Related Letters and Responses
Dimitry AnastakisPeterborough, Ontario
Les Horswill’s review of Open and Shut: Why America Has Barack Obama and Canada Has Stephen Harper, John Ibbitson’s strange little book, both totally misses the mark and is bang on.
Horswill ignores the parade of stereotypes and anecdotal claptrap that make the book a right-wing equivalent to Michael Adams’s Fire and Ice: The United States, Canada and the Myth of Converging Values, except without the poll results. In 2003 Adams told us that “hot” George W. Bush was America, to smugly reassure “cool” Canadians in their own superiority. Now Ibbitson tells us that “open” Obama is America (and worse, “closed” Stephen Harper is Canada), to needle them with their own inferiority. Neither is right, of course.
Horswill also ignores the fact that Ibbitson’s book actually has almost nothing to do with either Obama or Harper. Instead, we have a smorgasbord of policy recommendations (hopes? dreams?) that make some sense to Ibbitson, but are much more difficult for the reader to understand as anything remotely approaching a coherent whole.
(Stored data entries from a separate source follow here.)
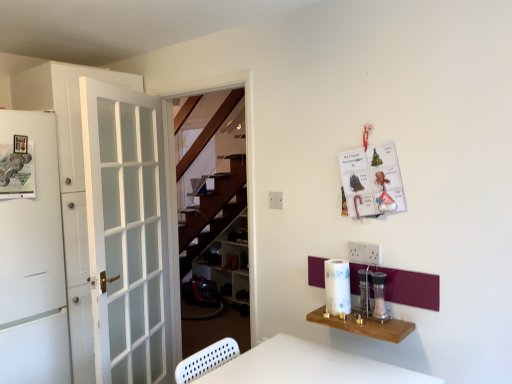 Question: Does wooden shelves at center lie in front of white glass door at left, positioned as the 2th door in front-to-back order?

Choices:
 (A) no
 (B) yes

Answer: (A)

Question: Considering the relative positions of wooden shelves at center and white glass door at left, positioned as the 2th door in front-to-back order, in the image provided, is wooden shelves at center to the right of white glass door at left, positioned as the 2th door in front-to-back order, from the viewer's perspective?

Choices:
 (A) yes
 (B) no

Answer: (A)

Question: Is wooden shelves at center turned away from white glass door at left, the 1th door in the back-to-front sequence?

Choices:
 (A) yes
 (B) no

Answer: (B)

Question: Could you tell me if wooden shelves at center is turned towards white glass door at left, positioned as the 2th door in front-to-back order?

Choices:
 (A) yes
 (B) no

Answer: (A)

Question: Does wooden shelves at center appear on the left side of white glass door at left, the 1th door in the back-to-front sequence?

Choices:
 (A) yes
 (B) no

Answer: (B)

Question: Is wooden shelves at center next to white glass door at left, positioned as the 2th door in front-to-back order?

Choices:
 (A) yes
 (B) no

Answer: (B)

Question: Can you confirm if clear glass salt and pepper shakers at right, the second appliance in the left-to-right sequence, is thinner than wooden shelves at center?

Choices:
 (A) no
 (B) yes

Answer: (B)

Question: Does clear glass salt and pepper shakers at right, placed as the 1th appliance when sorted from right to left, have a greater width compared to wooden shelves at center?

Choices:
 (A) no
 (B) yes

Answer: (A)

Question: From a real-world perspective, does clear glass salt and pepper shakers at right, placed as the 1th appliance when sorted from right to left, sit lower than wooden shelves at center?

Choices:
 (A) no
 (B) yes

Answer: (A)

Question: Is clear glass salt and pepper shakers at right, placed as the 1th appliance when sorted from right to left, positioned with its back to wooden shelves at center?

Choices:
 (A) no
 (B) yes

Answer: (A)

Question: Does clear glass salt and pepper shakers at right, placed as the 1th appliance when sorted from right to left, have a smaller size compared to wooden shelves at center?

Choices:
 (A) yes
 (B) no

Answer: (A)

Question: Is clear glass salt and pepper shakers at right, the second appliance in the left-to-right sequence, outside wooden shelves at center?

Choices:
 (A) no
 (B) yes

Answer: (B)

Question: Does metallic silver salt and pepper shakers at center right, which appears as the 2th appliance when viewed from the right, have a larger size compared to white glass door at left, positioned as the 2th door in front-to-back order?

Choices:
 (A) no
 (B) yes

Answer: (A) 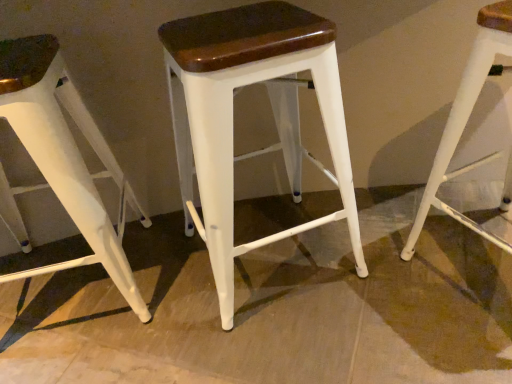 Question: Does white matte stool at center, the 2th stool from the left, contain white matte stool at left, placed as the 3th stool when sorted from right to left?

Choices:
 (A) yes
 (B) no

Answer: (B)

Question: Is the position of white matte stool at center, placed as the 2th stool when sorted from right to left, more distant than that of white matte stool at left, placed as the 3th stool when sorted from right to left?

Choices:
 (A) no
 (B) yes

Answer: (A)

Question: Is white matte stool at center, placed as the 2th stool when sorted from right to left, taller than white matte stool at left, placed as the 3th stool when sorted from right to left?

Choices:
 (A) yes
 (B) no

Answer: (B)

Question: From the image's perspective, does white matte stool at center, placed as the 2th stool when sorted from right to left, appear lower than white matte stool at left, placed as the 3th stool when sorted from right to left?

Choices:
 (A) yes
 (B) no

Answer: (B)

Question: Is white matte stool at center, the 2th stool from the left, oriented towards white matte stool at left, placed as the 3th stool when sorted from right to left?

Choices:
 (A) yes
 (B) no

Answer: (B)

Question: From the image's perspective, would you say white matte stool at center, placed as the 2th stool when sorted from right to left, is positioned over white matte stool at left, the 1th stool viewed from the left?

Choices:
 (A) yes
 (B) no

Answer: (A)

Question: From a real-world perspective, is white matte stool at center, which is the 3th stool in left-to-right order, on white matte stool at center, the 2th stool from the left?

Choices:
 (A) no
 (B) yes

Answer: (B)

Question: Is white matte stool at center, placed as the 2th stool when sorted from right to left, a part of white matte stool at center, which is the 3th stool in left-to-right order?

Choices:
 (A) no
 (B) yes

Answer: (A)

Question: Can you confirm if white matte stool at center, which is the 3th stool in left-to-right order, is smaller than white matte stool at center, the 2th stool from the left?

Choices:
 (A) yes
 (B) no

Answer: (A)

Question: From the image's perspective, does white matte stool at center, which is the 1th stool from right to left, appear higher than white matte stool at center, the 2th stool from the left?

Choices:
 (A) yes
 (B) no

Answer: (B)

Question: Is white matte stool at center, which is the 1th stool from right to left, closer to the viewer compared to white matte stool at center, placed as the 2th stool when sorted from right to left?

Choices:
 (A) yes
 (B) no

Answer: (A)

Question: Is white matte stool at center, placed as the 2th stool when sorted from right to left, at the back of white matte stool at center, which is the 3th stool in left-to-right order?

Choices:
 (A) yes
 (B) no

Answer: (B)

Question: Does white matte stool at left, placed as the 3th stool when sorted from right to left, have a smaller size compared to white matte stool at center, placed as the 2th stool when sorted from right to left?

Choices:
 (A) yes
 (B) no

Answer: (A) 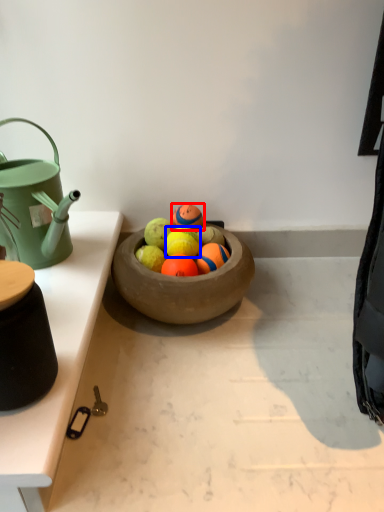 Question: Which object is closer to the camera taking this photo, tennis ball (highlighted by a red box) or fruit (highlighted by a blue box)?

Choices:
 (A) tennis ball
 (B) fruit

Answer: (B) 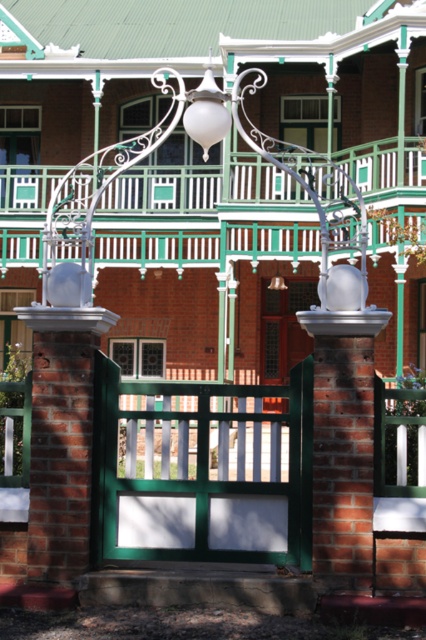 Who is more forward, (x=270, y=483) or (x=270, y=314)?

Point (x=270, y=483) is in front.

Consider the image. Is green painted wood gate at center shorter than matte glass door at center?

Yes.

Is point (129, 477) more distant than point (310, 352)?

That is False.

Find the location of `green painted wood gate at center`. green painted wood gate at center is located at coordinates (203, 468).

Is matte glass door at center above white matte lamp at upper center?

Actually, matte glass door at center is below white matte lamp at upper center.

Which is below, matte glass door at center or white matte lamp at upper center?

Positioned lower is matte glass door at center.

Find the location of a particular element. This screenshot has width=426, height=640. matte glass door at center is located at coordinates tap(284, 328).

Does point (230, 388) come closer to viewer compared to point (193, 104)?

Yes, point (230, 388) is closer to viewer.

Does green painted wood gate at center come behind white matte lamp at upper center?

No, it is not.

Who is more distant from viewer, (238, 477) or (204, 83)?

The point (204, 83) is behind.

Image resolution: width=426 pixels, height=640 pixels. I want to click on green painted wood gate at center, so click(x=203, y=468). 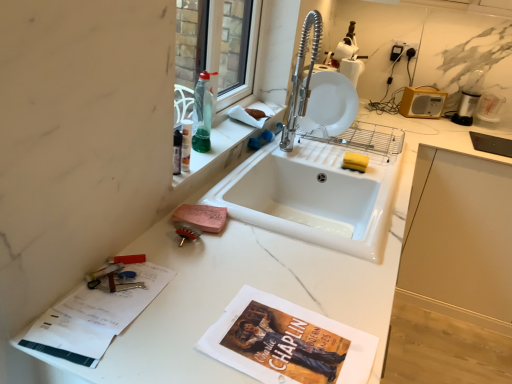 Question: Does white glossy plate at upper center have a lesser height compared to transparent glass window at upper center?

Choices:
 (A) yes
 (B) no

Answer: (A)

Question: Considering the relative positions of white glossy plate at upper center and transparent glass window at upper center in the image provided, is white glossy plate at upper center to the left of transparent glass window at upper center from the viewer's perspective?

Choices:
 (A) yes
 (B) no

Answer: (B)

Question: Is white glossy plate at upper center at the right side of transparent glass window at upper center?

Choices:
 (A) yes
 (B) no

Answer: (A)

Question: From a real-world perspective, is white glossy plate at upper center over transparent glass window at upper center?

Choices:
 (A) yes
 (B) no

Answer: (B)

Question: Considering the relative sizes of white glossy plate at upper center and transparent glass window at upper center in the image provided, is white glossy plate at upper center taller than transparent glass window at upper center?

Choices:
 (A) yes
 (B) no

Answer: (B)

Question: Does white glossy plate at upper center have a smaller size compared to transparent glass window at upper center?

Choices:
 (A) no
 (B) yes

Answer: (B)

Question: Is translucent green liquid at sink left smaller than white plastic radio at upper right?

Choices:
 (A) yes
 (B) no

Answer: (A)

Question: Is white plastic radio at upper right a part of translucent green liquid at sink left?

Choices:
 (A) yes
 (B) no

Answer: (B)

Question: Could you tell me if translucent green liquid at sink left is turned towards white plastic radio at upper right?

Choices:
 (A) no
 (B) yes

Answer: (A)

Question: Considering the relative sizes of translucent green liquid at sink left and white plastic radio at upper right in the image provided, is translucent green liquid at sink left shorter than white plastic radio at upper right?

Choices:
 (A) no
 (B) yes

Answer: (A)

Question: From a real-world perspective, is translucent green liquid at sink left physically below white plastic radio at upper right?

Choices:
 (A) yes
 (B) no

Answer: (B)

Question: Is translucent green liquid at sink left next to white plastic radio at upper right?

Choices:
 (A) no
 (B) yes

Answer: (A)

Question: Is transparent glass window at upper center oriented away from white plastic radio at upper right?

Choices:
 (A) yes
 (B) no

Answer: (B) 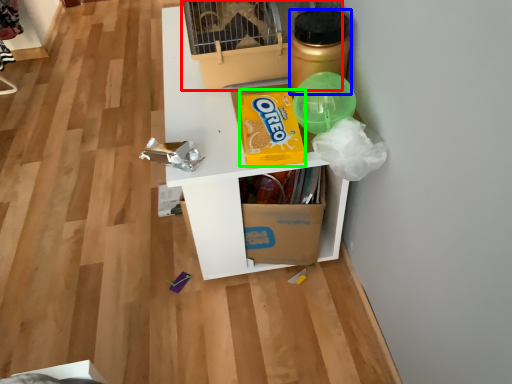 Question: Based on their relative distances, which object is nearer to bird cage (highlighted by a red box)? Choose from bottle (highlighted by a blue box) and cereal (highlighted by a green box).

Choices:
 (A) bottle
 (B) cereal

Answer: (A)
There is an overwrought demand to “open” the Canadian bureaucracy, something about pushing charter schools, a rant that members of Parliament swear allegiance to the constitution, another bit about having the feds play a larger role in urban affairs, even a call for high speed rail.
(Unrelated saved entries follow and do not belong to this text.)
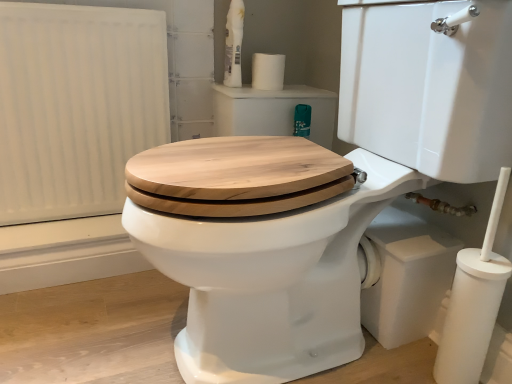 Question: Is white matte toilet paper at lower right in front of white glossy spray bottle at upper center?

Choices:
 (A) yes
 (B) no

Answer: (A)

Question: Does white matte toilet paper at lower right have a lesser width compared to white glossy spray bottle at upper center?

Choices:
 (A) yes
 (B) no

Answer: (A)

Question: From a real-world perspective, is white matte toilet paper at lower right over white glossy spray bottle at upper center?

Choices:
 (A) no
 (B) yes

Answer: (A)

Question: Is white matte toilet paper at lower right at the left side of white glossy spray bottle at upper center?

Choices:
 (A) no
 (B) yes

Answer: (A)

Question: Is white matte toilet paper at lower right with white glossy spray bottle at upper center?

Choices:
 (A) no
 (B) yes

Answer: (A)

Question: From the image's perspective, is white matte toilet paper at upper center above or below white matte radiator at left?

Choices:
 (A) below
 (B) above

Answer: (B)

Question: Is point click(x=271, y=56) positioned closer to the camera than point click(x=69, y=57)?

Choices:
 (A) farther
 (B) closer

Answer: (A)

Question: In terms of width, does white matte toilet paper at upper center look wider or thinner when compared to white matte radiator at left?

Choices:
 (A) wide
 (B) thin

Answer: (A)

Question: Choose the correct answer: Is white matte toilet paper at upper center inside white matte radiator at left or outside it?

Choices:
 (A) outside
 (B) inside

Answer: (A)

Question: From the image's perspective, is white matte radiator at left positioned above or below white matte toilet paper at upper center?

Choices:
 (A) above
 (B) below

Answer: (B)

Question: Looking at their shapes, would you say white matte radiator at left is wider or thinner than white matte toilet paper at upper center?

Choices:
 (A) thin
 (B) wide

Answer: (A)

Question: Based on their positions, is white matte radiator at left located to the left or right of white matte toilet paper at upper center?

Choices:
 (A) left
 (B) right

Answer: (A)

Question: Is white matte radiator at left in front of or behind white matte toilet paper at upper center in the image?

Choices:
 (A) behind
 (B) front

Answer: (B)

Question: Considering their positions, is white matte toilet paper at lower right located in front of or behind white matte toilet paper at upper center?

Choices:
 (A) behind
 (B) front

Answer: (B)

Question: From a real-world perspective, relative to white matte toilet paper at upper center, is white matte toilet paper at lower right vertically above or below?

Choices:
 (A) below
 (B) above

Answer: (A) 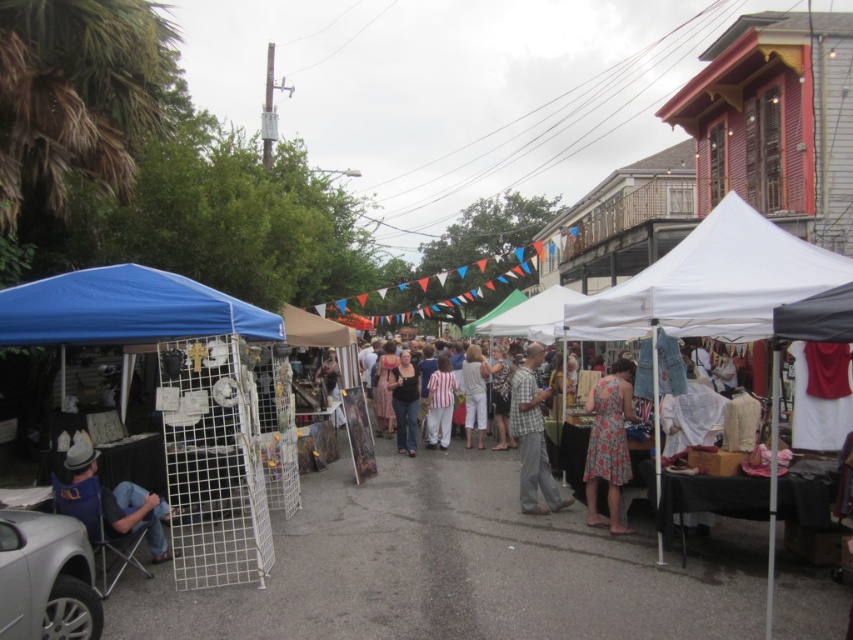 Does point (93, 273) come closer to viewer compared to point (410, 449)?

Yes, it is.

Which is in front, point (65, 305) or point (409, 381)?

Point (65, 305)

Does point (1, 342) come in front of point (401, 435)?

Yes.

Where is `blue fabric canopy at left`? blue fabric canopy at left is located at coordinates (125, 308).

Between white cotton pants at center and striped fabric pants at center, which one appears on the right side from the viewer's perspective?

white cotton pants at center

Who is positioned more to the left, white cotton pants at center or striped fabric pants at center?

Positioned to the left is striped fabric pants at center.

Where is `white cotton pants at center`? white cotton pants at center is located at coordinates (474, 392).

Does white fabric canopy at center have a lesser height compared to blue fabric canopy at left?

Correct, white fabric canopy at center is not as tall as blue fabric canopy at left.

Find the location of a particular element. white fabric canopy at center is located at coordinates (711, 282).

Who is more distant from viewer, (793, 278) or (65, 333)?

Point (793, 278)

Locate an element on the screen. white fabric canopy at center is located at coordinates (711, 282). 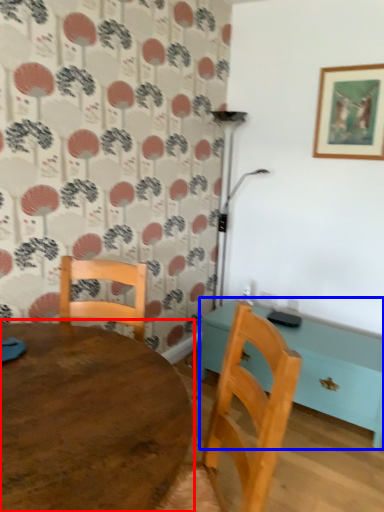 Question: Which point is closer to the camera, table (highlighted by a red box) or table (highlighted by a blue box)?

Choices:
 (A) table
 (B) table

Answer: (A) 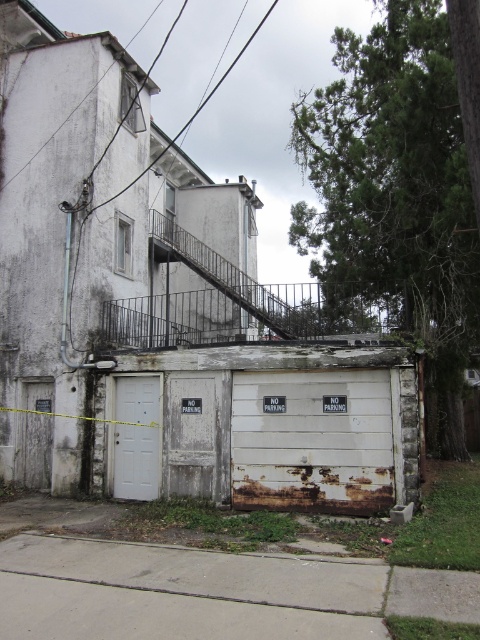 Question: In this image, where is rusty white garage door at lower center located relative to white matte door at lower left?

Choices:
 (A) left
 (B) right

Answer: (B)

Question: Can you confirm if rusty white garage door at lower center is wider than gray concrete sidewalk at lower center?

Choices:
 (A) no
 (B) yes

Answer: (B)

Question: Estimate the real-world distances between objects in this image. Which object is farther from the gray concrete sidewalk at lower center?

Choices:
 (A) white matte door at lower left
 (B) rusty wood garage door at center

Answer: (A)

Question: Which of the following is the closest to the observer?

Choices:
 (A) (148, 388)
 (B) (289, 636)
 (C) (266, 424)

Answer: (B)

Question: Which object is positioned farthest from the rusty wood garage door at center?

Choices:
 (A) white matte door at lower left
 (B) gray concrete sidewalk at lower center
 (C) rusty white garage door at lower center

Answer: (B)

Question: Can you confirm if gray concrete sidewalk at lower center is positioned below rusty wood garage door at center?

Choices:
 (A) no
 (B) yes

Answer: (B)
Horswill ignores these shortcomings to serve his own purpose, which he correctly understands is the real core of Open and Shut: advocating deep integration with the United States, which Horswill calls “impeccably mainstream.” This is probably news to most mainstream Canadians, who might favour free trade but haven’t shown a scintilla of interest in deep integration, either by creating a customs union, as Ibbitson suggests, or better yet, in Horswill’s view, by allowing Americans to vote in our elections, adopting the U.S. currency or, ultimately, simply joining the United States.
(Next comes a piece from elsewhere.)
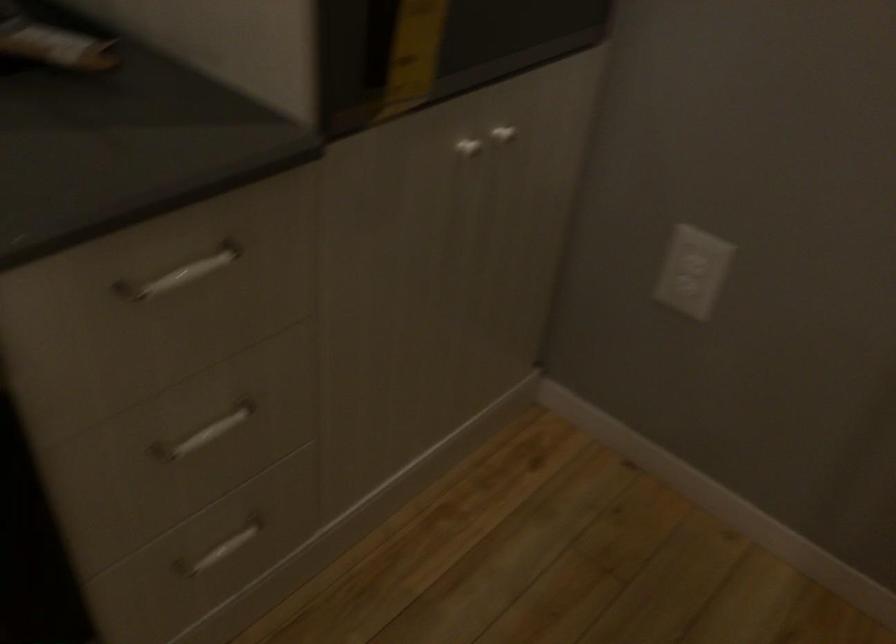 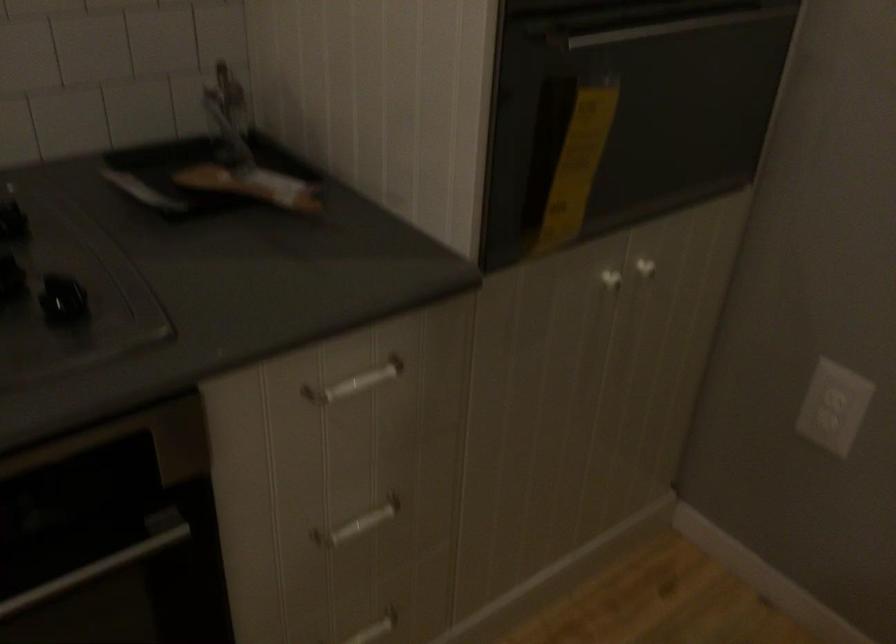 Locate, in the second image, the point that corresponds to point (238, 541) in the first image.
Both Ibbitson and Horswill are providing the one panacea deep integrationists always offer, no matter what the question, crisis or conundrum is. The way for Canadians to get rid of their stiff Harper and get a shiny new Obama is deep integration. Deep integration was also the answer to the plunging dollar. It will be so when the dollar reaches parity, too. Deep integration was the solution after 9/11, and the solution before 9/11. And so on.
Stranger still, while Ibbitson and Horswill think that Obama’s ascendance can convince stubborn Canadians of their logic, they both ignore the reality that Obama is probably the greatest obstacle to their dream.